Quando Mercedes Baptista rompeu com o corpo de baile do Theatro Municipal do Rio de Janeiro e passou a integrar o Teatro  Experimental do Negro, de Abdias do Nascimento, para em seguida fundar o Ballet Folclórico com seu nome, ela não imaginava que a semente plantada iria dar frutos em Belo Horizonte.





Sua discípula Marlene Silva fixou residência na capital mineira e fundou uma escola de dança na Rua Carangola, 44, no Bairro Santo Antônio, ao lado da antiga Fafich da UFMG. Ali ela conheceu e ensinou um jovem recém-chegado de Diamantina e já apaixonado pelas danças tradicionais das festas do Rosário e folia de reis.

Aos 16 anos, Evandro Passos chegou a Belo Horizonte e tem se dedicado desde então a engrandecer o cenário da dança artística na cidade. Em 1982, ele funda a Bataca, sua própria companhia de dança, para trabalhar com jovens da periferia e capacitá-los profissionalmente através da dança.

Em dedicação exclusiva à dança desde 1996, os passos de Evandro o guiaram pelo mestrado em artes cênicas, pela Unesp, e agora pelo doutorado na Universidade Federal da Bahia, sempre com foco nos estudos das danças afrodiaspóricas, inclusive tendo passado uma temporada na Costa do Marfim.





Resgate

De Salvador, onde está atualmente, Evandro retorna a BH na próxima semana para coreografar uma ala  para o desfile da escola de samba Acadêmicos de Venda Nova, que este ano traz enredo temático sobre a África.

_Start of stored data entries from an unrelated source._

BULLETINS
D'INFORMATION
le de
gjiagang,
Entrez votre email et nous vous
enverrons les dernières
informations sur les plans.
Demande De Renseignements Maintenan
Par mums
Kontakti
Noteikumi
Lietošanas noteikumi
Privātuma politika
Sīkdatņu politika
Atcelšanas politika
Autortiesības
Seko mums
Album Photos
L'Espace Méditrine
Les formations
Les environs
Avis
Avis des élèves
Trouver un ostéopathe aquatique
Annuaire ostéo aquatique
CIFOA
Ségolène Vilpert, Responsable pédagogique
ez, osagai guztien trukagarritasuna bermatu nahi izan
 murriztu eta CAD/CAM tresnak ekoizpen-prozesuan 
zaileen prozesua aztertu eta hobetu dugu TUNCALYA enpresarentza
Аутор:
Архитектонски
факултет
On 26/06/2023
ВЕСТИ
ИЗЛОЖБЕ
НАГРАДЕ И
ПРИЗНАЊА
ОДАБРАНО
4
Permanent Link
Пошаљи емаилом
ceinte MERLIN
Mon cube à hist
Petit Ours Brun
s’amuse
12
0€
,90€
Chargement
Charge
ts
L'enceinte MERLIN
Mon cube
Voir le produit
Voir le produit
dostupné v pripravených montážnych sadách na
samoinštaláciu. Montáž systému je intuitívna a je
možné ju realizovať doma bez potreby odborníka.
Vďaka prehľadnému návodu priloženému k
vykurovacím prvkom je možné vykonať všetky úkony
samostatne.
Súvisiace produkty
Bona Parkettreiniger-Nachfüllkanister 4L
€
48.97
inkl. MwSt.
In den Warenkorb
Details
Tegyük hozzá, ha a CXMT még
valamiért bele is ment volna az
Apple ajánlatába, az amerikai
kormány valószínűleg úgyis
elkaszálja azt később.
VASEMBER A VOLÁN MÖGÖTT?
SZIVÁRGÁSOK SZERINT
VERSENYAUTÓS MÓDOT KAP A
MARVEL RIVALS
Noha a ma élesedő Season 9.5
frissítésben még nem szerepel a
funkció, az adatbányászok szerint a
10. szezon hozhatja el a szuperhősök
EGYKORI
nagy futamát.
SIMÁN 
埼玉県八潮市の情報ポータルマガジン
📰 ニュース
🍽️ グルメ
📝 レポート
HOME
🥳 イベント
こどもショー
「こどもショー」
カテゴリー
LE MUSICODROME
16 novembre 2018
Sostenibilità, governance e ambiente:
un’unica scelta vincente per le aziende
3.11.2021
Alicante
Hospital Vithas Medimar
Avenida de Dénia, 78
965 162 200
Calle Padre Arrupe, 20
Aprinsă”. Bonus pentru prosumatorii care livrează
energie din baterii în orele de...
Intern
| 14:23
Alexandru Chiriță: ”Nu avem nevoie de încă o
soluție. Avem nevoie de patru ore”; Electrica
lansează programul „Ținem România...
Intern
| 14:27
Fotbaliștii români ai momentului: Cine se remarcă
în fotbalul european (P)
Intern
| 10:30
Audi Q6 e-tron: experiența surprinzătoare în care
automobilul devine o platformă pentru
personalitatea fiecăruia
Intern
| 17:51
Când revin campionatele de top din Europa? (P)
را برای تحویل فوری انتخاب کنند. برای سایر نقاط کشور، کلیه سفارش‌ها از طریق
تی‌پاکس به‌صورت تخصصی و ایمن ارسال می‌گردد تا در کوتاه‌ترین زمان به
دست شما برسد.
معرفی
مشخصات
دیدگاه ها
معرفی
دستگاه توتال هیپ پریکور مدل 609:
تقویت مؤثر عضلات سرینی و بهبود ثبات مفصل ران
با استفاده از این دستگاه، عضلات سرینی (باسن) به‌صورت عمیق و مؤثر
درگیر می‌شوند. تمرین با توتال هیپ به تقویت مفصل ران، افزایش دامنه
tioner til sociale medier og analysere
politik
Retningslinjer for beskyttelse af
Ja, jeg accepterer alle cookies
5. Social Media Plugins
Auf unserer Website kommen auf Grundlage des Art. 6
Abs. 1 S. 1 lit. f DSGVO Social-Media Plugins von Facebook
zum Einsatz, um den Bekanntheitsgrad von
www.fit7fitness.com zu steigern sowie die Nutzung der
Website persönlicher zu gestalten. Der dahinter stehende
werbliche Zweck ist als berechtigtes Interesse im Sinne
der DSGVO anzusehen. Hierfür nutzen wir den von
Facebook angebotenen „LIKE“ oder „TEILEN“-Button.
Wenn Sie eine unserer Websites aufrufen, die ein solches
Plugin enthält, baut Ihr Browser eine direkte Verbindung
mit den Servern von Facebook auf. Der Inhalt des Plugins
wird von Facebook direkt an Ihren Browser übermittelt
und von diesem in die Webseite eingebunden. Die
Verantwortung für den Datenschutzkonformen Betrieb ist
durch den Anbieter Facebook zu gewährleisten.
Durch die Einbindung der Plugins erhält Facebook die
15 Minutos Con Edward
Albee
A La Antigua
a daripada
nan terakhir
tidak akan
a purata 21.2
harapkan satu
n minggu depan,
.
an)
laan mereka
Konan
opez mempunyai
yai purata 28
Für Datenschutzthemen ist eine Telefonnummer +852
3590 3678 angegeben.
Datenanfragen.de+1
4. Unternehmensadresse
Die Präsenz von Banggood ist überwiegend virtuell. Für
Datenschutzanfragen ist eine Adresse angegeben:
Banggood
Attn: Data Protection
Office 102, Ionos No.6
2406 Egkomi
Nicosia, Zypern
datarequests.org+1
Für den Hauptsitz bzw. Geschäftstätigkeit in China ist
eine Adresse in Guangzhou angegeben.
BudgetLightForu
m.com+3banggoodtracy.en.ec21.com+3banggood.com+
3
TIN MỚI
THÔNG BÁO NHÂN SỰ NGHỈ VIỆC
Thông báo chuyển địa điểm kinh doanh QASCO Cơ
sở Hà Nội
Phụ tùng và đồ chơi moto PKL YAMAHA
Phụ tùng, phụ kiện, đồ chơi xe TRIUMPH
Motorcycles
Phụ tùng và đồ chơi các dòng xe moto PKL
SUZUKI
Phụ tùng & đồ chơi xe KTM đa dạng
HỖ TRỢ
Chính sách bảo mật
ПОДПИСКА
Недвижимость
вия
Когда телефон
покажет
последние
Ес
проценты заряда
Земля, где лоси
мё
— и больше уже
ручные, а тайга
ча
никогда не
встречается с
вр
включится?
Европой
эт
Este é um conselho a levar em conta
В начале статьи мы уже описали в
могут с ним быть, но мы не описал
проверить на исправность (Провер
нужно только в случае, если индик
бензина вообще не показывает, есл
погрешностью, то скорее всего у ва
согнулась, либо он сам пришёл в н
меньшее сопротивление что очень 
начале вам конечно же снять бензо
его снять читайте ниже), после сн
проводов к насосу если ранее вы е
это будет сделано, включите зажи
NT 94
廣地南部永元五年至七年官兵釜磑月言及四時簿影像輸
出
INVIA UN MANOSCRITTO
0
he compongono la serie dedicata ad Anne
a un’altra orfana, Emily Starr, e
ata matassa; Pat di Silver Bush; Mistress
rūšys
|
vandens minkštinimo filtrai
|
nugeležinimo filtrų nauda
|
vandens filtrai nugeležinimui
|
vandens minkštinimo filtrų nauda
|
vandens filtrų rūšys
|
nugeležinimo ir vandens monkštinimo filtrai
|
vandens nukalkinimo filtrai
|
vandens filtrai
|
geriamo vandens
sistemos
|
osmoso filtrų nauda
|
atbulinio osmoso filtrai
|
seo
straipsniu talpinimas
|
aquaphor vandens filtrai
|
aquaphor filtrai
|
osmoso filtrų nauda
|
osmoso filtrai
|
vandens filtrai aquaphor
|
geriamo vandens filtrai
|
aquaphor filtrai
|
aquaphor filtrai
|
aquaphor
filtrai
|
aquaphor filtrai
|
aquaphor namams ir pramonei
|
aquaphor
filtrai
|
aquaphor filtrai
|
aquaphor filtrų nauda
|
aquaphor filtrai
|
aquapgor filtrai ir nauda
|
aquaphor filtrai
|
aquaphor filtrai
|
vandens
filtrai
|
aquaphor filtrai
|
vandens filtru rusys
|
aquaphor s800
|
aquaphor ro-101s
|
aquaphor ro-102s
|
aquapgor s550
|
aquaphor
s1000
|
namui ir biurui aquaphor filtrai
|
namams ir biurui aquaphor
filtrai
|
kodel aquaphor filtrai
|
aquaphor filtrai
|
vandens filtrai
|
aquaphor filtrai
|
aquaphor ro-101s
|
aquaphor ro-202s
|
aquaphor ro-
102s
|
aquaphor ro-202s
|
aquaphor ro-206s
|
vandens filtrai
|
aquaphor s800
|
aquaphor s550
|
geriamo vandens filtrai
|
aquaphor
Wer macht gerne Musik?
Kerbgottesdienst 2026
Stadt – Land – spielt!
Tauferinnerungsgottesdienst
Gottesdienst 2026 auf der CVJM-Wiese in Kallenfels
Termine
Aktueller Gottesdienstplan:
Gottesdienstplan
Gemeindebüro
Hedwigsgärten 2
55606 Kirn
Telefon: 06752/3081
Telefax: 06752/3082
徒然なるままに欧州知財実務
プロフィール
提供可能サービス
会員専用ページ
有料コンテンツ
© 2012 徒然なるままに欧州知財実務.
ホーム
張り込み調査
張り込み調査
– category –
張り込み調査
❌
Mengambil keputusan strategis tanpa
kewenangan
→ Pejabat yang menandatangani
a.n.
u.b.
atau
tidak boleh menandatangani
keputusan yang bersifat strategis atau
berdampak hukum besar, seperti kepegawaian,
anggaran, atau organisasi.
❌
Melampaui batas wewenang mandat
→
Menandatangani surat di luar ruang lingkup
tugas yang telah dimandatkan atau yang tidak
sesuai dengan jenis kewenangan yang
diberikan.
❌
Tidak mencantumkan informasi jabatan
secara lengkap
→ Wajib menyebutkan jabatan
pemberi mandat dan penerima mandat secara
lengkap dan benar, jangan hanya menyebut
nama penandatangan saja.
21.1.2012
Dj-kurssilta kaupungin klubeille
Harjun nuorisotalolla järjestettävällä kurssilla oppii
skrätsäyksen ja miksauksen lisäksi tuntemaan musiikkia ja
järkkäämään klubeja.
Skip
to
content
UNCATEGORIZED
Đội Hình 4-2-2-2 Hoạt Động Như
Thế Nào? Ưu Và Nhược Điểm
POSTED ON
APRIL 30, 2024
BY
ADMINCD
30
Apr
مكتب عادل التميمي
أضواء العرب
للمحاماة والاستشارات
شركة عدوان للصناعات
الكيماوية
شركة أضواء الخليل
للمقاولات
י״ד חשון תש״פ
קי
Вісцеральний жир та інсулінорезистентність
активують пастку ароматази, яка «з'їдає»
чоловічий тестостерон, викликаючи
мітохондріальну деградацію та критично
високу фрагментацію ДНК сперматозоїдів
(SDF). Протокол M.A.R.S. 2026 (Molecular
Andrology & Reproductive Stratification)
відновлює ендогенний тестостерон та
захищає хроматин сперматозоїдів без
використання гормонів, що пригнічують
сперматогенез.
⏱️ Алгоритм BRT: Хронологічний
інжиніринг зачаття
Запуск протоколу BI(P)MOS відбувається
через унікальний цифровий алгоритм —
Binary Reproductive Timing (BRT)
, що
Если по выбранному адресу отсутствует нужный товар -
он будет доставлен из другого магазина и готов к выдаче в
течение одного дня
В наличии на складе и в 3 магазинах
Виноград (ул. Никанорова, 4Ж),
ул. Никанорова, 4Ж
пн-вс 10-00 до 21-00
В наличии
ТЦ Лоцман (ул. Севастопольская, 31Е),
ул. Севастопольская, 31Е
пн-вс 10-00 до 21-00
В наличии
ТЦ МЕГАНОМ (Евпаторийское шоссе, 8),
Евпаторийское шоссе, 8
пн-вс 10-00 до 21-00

Ele celebra o ressurgimento do Ministério da Cultura e a valorização de instituições historicamente ligadas à preservação da danças afro-brasileiras, como a Fundação Palmares.

Evandro comemora também o resgate das danças afro-brasileiras nas celebrações tradicionais em cidades do interior, como o congado, e nas alas das escolas de samba no Rio, São Paulo e BH. Pela primeira vez à frente de uma ala, ele não esconde o desafio que é montar uma coreografia que se desenvolve ao longo da avenida, mas se diz feliz em poder transportar para o desfile seus estudos em dança-identidade.

"As influências de Diamantina estão no meu corpo ainda hoje. Eu faço uma mesclagem com essa dança de matriz africana, mas já contemporânea, com as manifestações tradicionais. Estou sempre fazendo essa ligação em todas as minhas coreografias, trazendo sempre esse legado tradicional dialogando com a contemporaneidade, porque a cultura é exatamente essa coisa dinâmica, ela não pode ser estática. Mas o que me alimenta são as danças tradicionais. Eu gosto muito e faço questão," conta o coreógrafo.





Depois de BH, Evandro vai ao Rio para acompanhar o trabalho de colegas coreógrafos em blocos e escolas de samba do carnaval carioca. Em contato com um grupo de 83 coreógrafos, ele mesmo é responsável pela coreografia de um bloco com 50 foliões estrangeiros na capital fluminense.

Efervescência

Dando aulas on-line na Cumbe, escola de danças afrodiaspóricas do Brooklyn, em Nova York, desde 2021, Evandro pretende ir  pessoalmente conhecer as instalações e os alunos da escola, onde divide os ensinos sobre danças afro-brasileiras com professores de danças haitianas, colombianas e outras.

Com o fim do doutorado, ele também não descarta voltar à África para aprofundar seus estudos. A temporada em Salvador, porém, tem rendido bons frutos. "Eu brinco que em Salvador você discute um texto em sala de aula e na hora em que você sai na rua, vê tudo que discutiu, tudo in loco. É sobre essa efervescência que falo na minha dissertação e que eu vejo nas ruas aqui, mas que vislumbro também em Belo Horizonte."